(Saved entries)
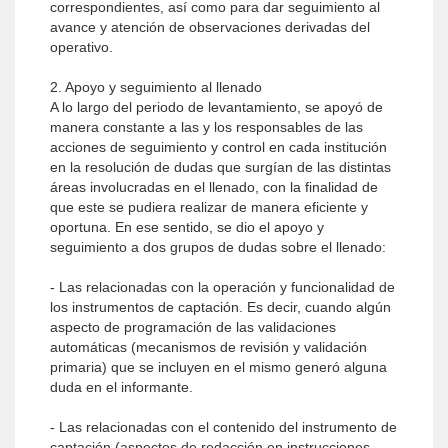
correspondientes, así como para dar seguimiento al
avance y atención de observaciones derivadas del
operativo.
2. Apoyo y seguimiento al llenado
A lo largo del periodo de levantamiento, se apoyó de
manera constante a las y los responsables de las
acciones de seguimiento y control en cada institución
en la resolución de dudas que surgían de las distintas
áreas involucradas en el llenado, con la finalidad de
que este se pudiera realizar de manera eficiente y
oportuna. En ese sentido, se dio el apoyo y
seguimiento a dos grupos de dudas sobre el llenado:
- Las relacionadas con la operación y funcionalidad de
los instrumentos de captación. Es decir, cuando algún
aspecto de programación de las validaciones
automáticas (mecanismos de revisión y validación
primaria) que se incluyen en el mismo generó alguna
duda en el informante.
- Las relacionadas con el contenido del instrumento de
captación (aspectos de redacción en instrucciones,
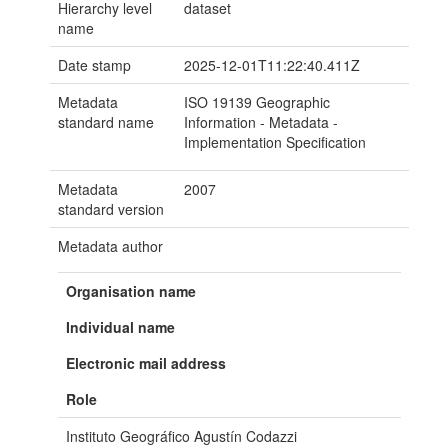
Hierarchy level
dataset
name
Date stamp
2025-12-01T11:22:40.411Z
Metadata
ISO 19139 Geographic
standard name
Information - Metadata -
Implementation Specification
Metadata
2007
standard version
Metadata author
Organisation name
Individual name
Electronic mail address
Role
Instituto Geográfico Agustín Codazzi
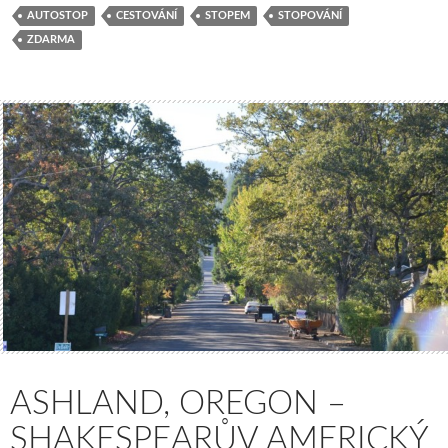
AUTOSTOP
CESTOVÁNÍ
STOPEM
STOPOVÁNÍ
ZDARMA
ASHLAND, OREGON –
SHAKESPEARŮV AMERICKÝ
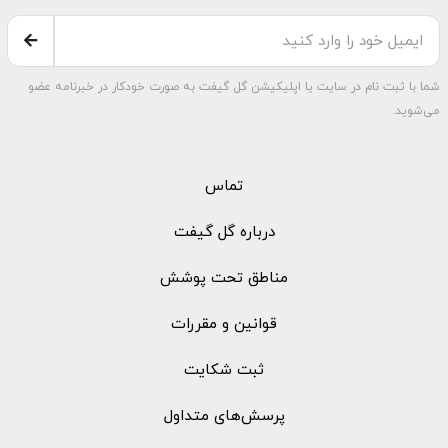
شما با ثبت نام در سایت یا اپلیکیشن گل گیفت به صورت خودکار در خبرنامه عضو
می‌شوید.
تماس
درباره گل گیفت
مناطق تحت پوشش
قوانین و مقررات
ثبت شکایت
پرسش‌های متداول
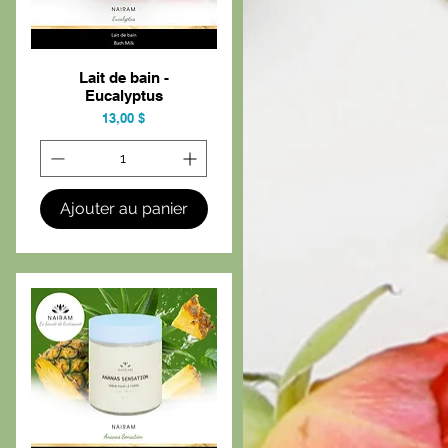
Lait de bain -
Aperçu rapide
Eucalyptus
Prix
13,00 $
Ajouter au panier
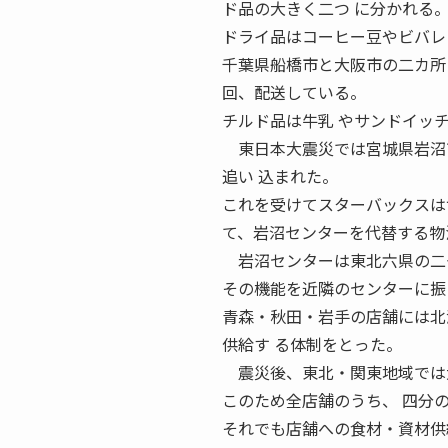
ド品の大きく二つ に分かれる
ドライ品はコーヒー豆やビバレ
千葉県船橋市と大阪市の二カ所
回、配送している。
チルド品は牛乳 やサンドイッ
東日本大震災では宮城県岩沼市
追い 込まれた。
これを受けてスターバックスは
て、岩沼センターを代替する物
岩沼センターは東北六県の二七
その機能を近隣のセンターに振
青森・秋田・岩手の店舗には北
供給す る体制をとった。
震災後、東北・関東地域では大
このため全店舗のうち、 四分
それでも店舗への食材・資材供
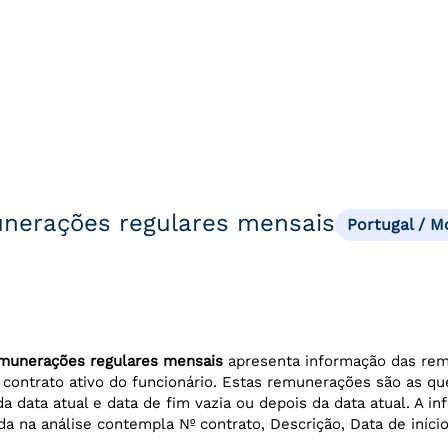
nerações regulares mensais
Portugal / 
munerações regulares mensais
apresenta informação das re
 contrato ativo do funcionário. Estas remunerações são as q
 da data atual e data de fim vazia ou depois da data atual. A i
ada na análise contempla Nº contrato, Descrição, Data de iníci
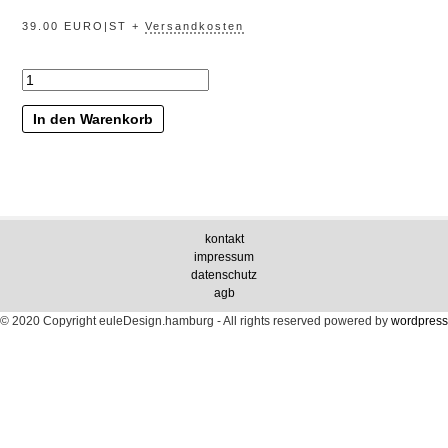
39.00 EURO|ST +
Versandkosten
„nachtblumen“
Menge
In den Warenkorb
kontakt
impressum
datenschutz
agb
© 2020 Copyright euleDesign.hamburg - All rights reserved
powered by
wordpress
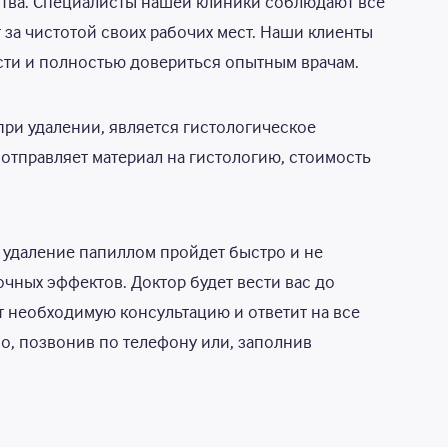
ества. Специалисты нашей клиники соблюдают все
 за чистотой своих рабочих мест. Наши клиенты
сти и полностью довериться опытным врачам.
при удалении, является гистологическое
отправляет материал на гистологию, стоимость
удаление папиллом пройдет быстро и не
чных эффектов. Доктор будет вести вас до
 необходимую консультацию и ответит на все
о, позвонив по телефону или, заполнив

* [Problem description] What lines above contain "seguimiento"? Copy them out.

* [Output for this task]
correspondientes, así como para dar seguimiento al
2. Apoyo y seguimiento al llenado
acciones de seguimiento y control en cada institución
seguimiento a dos grupos de dudas sobre el llenado:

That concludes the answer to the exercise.